Multifamily sales remain strong in Connecticut

June 18, 2008 - Connecticut

Steve Witten

Healthy job growth in Connecticut's major metropolitan areas, tighter mortgage underwriting standards and rising single family home foreclosure activity are expected to generate solid tenant demand for Connecticut multifamily units in 2008. In addition, limited deliveries of new product should keep overall vacancy rates across the state relatively stable through year end 2008.
Despite widely published reports of a slowdown in the commercial real estate sector, sales velocity and investor interest in Connecticut apartment assets remains strong, judging by recent sales data. Year-to-date, through the end of May of 2008, Marcus & Millichap has tracked the sale of 1,040 apartment units in Connecticut, totaling nearly $260 million. Compare that to the same period from 2007, during which time considerably more units traded (2,756) but for a lesser total sales volume of $247.2 million. In terms of total sales volume year-to-date, the highest level of activity occurred in Fairfield County, where $213.8 million in apartment sales closed during the first three months of 2008, compared to only $12.9 million during the same period in 2007. At an average per-unit value of just under $800,000 per residential unit, the data for two recorded sales in Greenwich somewhat skews statewide statistics and without that transaction, we have actually closed just under $64 million for an average per unit value of $50,000.
Transaction velocity in Connecticut is expected to remain healthy in the final two quarters of 2008 with well over 3,000 units under contract expected to close by year end.
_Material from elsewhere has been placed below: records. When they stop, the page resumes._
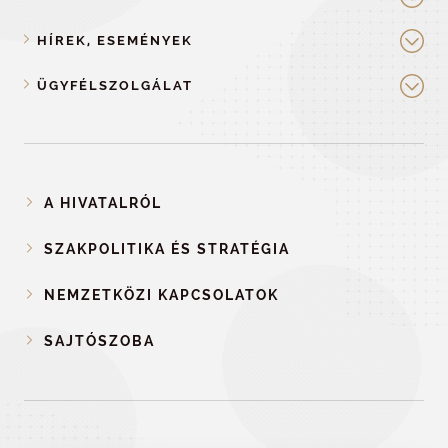
HÍREK, ESEMÉNYEK
ÜGYFÉLSZOLGÁLAT
A HIVATALRÓL
SZAKPOLITIKA ÉS STRATÉGIA
NEMZETKÖZI KAPCSOLATOK
SAJTÓSZOBA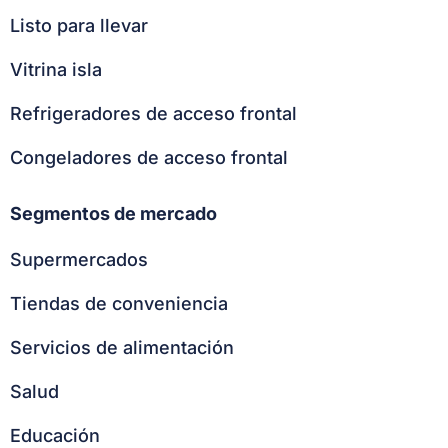
Listo para llevar
Vitrina isla
Refrigeradores de acceso frontal
Congeladores de acceso frontal
Segmentos de mercado
Supermercados
Tiendas de conveniencia
Servicios de alimentación
Salud
Educación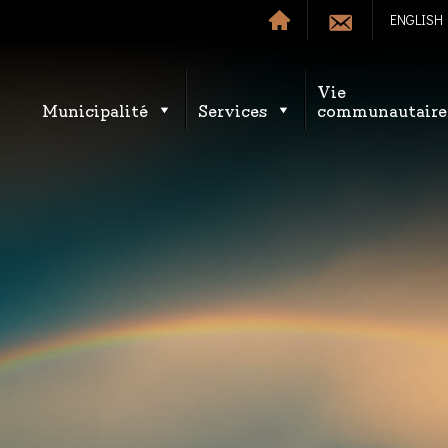
ENGLISH
Vie
Municipalité
Services
communautaire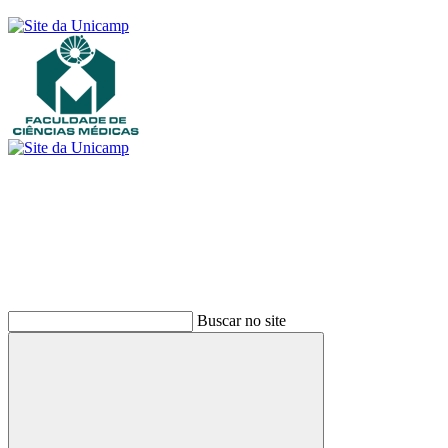
Buscar
Buscar no site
Class A properties in and around the city of New Haven and portions of Fairfield County, where single family housing prices remain well above the national average, are expected to trade at cap rates in the mid-6% to low-7% range, up slightly from 2007. Meanwhile, Class B/C properties in centrally located communities, such as Waterbury, Hartford, Middletown and Meriden, will continue to attract buyers seeking to add value either by raising occupancy levels or by lifting rents to current market rates or higher.
Through the last half of 2008 and into 2009, both private and institutional investors will actively seek out apartment acquisition opportunities throughout Connecticut. Opportunistic investors would be wise to acquire assets in second and third-tier markets, where cap rates remain relatively high and value-added opportunities abound.
Steve Witten is a vice president investments in the New Haven office of Marcus & Millichap Real Estate Investment Services and a senior director of the firm's National Multi Housing Group.